**Exercise instructions**
Below is a listing. Quote from it, exactly, the lines from the one containing "Honeymoon Resorts (22, 2411)" down to the one containing "Blog (34, 2565)", both ends included, and nothing else.

▼

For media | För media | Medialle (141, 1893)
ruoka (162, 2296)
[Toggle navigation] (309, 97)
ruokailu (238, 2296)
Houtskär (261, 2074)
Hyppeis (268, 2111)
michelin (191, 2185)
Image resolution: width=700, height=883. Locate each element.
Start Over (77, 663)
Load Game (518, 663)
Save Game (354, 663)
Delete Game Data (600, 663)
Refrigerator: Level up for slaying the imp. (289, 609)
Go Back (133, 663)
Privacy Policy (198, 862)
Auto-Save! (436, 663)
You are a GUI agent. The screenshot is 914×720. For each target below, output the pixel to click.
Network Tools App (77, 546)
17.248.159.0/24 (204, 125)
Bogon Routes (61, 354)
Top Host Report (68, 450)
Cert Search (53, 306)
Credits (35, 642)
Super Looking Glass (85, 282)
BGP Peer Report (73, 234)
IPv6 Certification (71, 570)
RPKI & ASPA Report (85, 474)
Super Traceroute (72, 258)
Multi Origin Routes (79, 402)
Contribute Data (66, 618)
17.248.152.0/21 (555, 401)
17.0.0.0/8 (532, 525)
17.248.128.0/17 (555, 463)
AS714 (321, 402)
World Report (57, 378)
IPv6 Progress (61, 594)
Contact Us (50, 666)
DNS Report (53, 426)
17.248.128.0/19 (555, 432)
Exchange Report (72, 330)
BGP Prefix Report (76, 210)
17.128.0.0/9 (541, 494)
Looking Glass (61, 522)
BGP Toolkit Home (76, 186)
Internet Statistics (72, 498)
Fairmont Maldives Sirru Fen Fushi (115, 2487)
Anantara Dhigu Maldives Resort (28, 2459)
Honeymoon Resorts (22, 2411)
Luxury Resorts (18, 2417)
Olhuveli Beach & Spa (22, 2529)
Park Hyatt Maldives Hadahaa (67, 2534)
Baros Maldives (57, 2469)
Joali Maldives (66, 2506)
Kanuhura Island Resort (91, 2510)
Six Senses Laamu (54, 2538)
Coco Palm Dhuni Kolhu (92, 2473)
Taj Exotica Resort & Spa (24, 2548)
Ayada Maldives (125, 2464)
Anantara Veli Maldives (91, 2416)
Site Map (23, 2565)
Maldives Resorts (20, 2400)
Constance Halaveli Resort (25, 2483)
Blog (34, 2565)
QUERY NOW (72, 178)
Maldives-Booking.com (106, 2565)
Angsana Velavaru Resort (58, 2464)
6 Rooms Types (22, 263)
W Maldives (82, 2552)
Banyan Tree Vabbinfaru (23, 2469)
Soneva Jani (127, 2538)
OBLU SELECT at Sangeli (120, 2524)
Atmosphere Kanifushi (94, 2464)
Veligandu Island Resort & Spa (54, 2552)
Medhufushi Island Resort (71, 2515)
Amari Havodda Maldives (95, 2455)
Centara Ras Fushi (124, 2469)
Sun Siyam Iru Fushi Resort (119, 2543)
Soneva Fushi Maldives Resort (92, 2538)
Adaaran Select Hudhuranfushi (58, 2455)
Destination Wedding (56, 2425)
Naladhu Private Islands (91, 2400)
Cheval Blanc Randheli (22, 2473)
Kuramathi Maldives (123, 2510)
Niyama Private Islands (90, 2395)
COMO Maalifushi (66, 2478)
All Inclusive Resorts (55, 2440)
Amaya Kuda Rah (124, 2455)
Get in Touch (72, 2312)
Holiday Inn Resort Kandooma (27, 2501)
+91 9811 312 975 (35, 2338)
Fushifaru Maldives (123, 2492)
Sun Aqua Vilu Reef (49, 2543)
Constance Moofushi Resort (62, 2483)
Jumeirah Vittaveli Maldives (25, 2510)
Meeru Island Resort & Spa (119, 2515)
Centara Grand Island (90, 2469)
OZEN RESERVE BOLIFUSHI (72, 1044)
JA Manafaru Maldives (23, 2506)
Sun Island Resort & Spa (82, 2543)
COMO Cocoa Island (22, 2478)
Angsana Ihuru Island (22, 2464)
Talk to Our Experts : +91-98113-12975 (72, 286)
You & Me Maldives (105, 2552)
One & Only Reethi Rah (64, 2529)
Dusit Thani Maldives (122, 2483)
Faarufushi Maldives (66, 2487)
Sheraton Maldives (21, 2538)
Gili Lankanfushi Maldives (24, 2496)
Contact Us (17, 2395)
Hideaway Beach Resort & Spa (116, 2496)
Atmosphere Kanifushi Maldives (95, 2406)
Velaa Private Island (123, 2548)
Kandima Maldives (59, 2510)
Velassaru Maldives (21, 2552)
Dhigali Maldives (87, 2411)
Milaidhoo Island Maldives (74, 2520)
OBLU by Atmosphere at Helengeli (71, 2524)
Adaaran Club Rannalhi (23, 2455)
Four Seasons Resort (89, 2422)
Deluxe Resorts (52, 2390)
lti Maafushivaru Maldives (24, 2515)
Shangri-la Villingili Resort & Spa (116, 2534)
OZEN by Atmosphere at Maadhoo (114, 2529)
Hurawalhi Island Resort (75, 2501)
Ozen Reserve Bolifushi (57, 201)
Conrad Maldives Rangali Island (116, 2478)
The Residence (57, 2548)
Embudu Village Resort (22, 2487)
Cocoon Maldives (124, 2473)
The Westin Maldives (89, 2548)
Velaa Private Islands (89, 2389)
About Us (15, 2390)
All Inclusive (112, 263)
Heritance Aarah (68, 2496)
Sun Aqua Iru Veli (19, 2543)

▲

**Solution to the exercise**
Honeymoon Resorts (22, 2411)
Luxury Resorts (18, 2417)
Olhuveli Beach & Spa (22, 2529)
Park Hyatt Maldives Hadahaa (67, 2534)
Baros Maldives (57, 2469)
Joali Maldives (66, 2506)
Kanuhura Island Resort (91, 2510)
Six Senses Laamu (54, 2538)
Coco Palm Dhuni Kolhu (92, 2473)
Taj Exotica Resort & Spa (24, 2548)
Ayada Maldives (125, 2464)
Anantara Veli Maldives (91, 2416)
Site Map (23, 2565)
Maldives Resorts (20, 2400)
Constance Halaveli Resort (25, 2483)
Blog (34, 2565)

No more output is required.